A bullet struck one of the glassy metal chest plates of Cruz's lorica and bounced off, singing. With the angle of the strike and of his body, it shocked and slowed him but it didn't stop him.
Wild-eyed Salafis arose from the ground. Some were cut down by the legionaries' fire but others closed. Cruz put two three-round bursts of 6.5mm into the body of one, half emulsifying his target's innards. Wheeling to face another, this one thrusting forward a fixed bayonet, Cruz tapped the enemy rifle aside and lunged to plunge his own bayonet into the enemy's throat. Dropping his rifle to clutch at his wound, eyes rolling up in his head as blood rushed out to spatter on the ground, this Salafi sank to his knees.
Cruz put one booted foot on the Salafi's head and pushed him off of his now red-running bayonet. Again he whirled to face two more charging maniacs. He swung his butt at one and missed, but then stepped forward and reversed the motion to slam the butt into the Salafi's unarmored kidney. That one went down puking with pain. The next one up Cruz shot before spinning to plunge the bayonet into the back of his previous opponent.
"Die, motherfucker," he snarled as the Salafi screamed in agony.
By this time Cruz's men had reached him and joined the fray. The entire hilltop became a mass of lunging, shooting, screaming and dying men. The dog ripped out a Salafi throat, howled again, and bounded off in search of another. Ahwooo; my pack is the greatest. Not far behind the piper's playing added to the furious din.
Here the legionaries' superior training and armor—to say nothing of the pooch's –came to the fore. Even at close range, the Salafis couldn't usually get a bullet to penetrate directly from in front, though a number of the Balboans went down with wounds to face, head, limbs and torso sides. Within a few moments, all the Salafis were down and Cruz's men were finishing off the wounded with butt stroke, burst and bloodied bayonet.

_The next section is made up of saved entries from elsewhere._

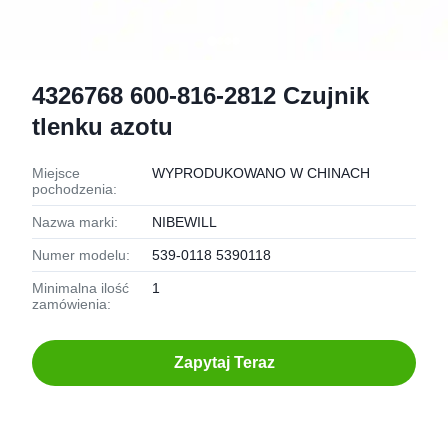
4326768 600-816-2812 Czujnik
tlenku azotu
Miejsce
WYPRODUKOWANO W CHINACH
pochodzenia:
Nazwa marki:
NIBEWILL
Numer modelu:
539-0118 5390118
Minimalna ilość
1
zamówienia:
Zapytaj Teraz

There was no time, in a close fight, for the niceties. And men who had failed to surrender by the time the Legion closed to three hundred meters had forfeited their right to do so.
Breathing deeply, anger still raging within him, the centurion walked deliberately to where a crusty-looking, one-eyed Salafi struggled to load the light cannon that had smashed and burned the helicopter. Seeing the look in Cruz's eye the Cyclops stopped his efforts and began to raise his hands.
"Fuck you, asshole," Cruz said, as he took aim and triggered a burst into the Noorzad's head.
Interlude
4 July, 2206, Cygnus House, Chelsea, London, European Governing Region, Earth
"The Marquis is dead; long live the Marchioness," Lucretia whispered to herself as the last of the lower class investigating officers departed the mansion. The sun was down and an ambulance had long since carted off her late father's cooling corpse.
As she closed the door behind the police, Class Fours and thus very deferential to the new Marchioness, Lucretia sighed, "Oh, Daddy, and you were such a good lay, too." She sighed, and then burst out laughing, dancing on light feet across the black and white tiled floor of the vestibule.
The police had carted off the bulk of the domestic kitchen staff, of course. They would be incarcerated in Amnesty's own dungeons and rigorously questioned by its own interrogators. But . . . who cares? Lowers can be bought for a song. Which is a damned good thing because now, with daddy out of the way, I intend to go through a lot of them.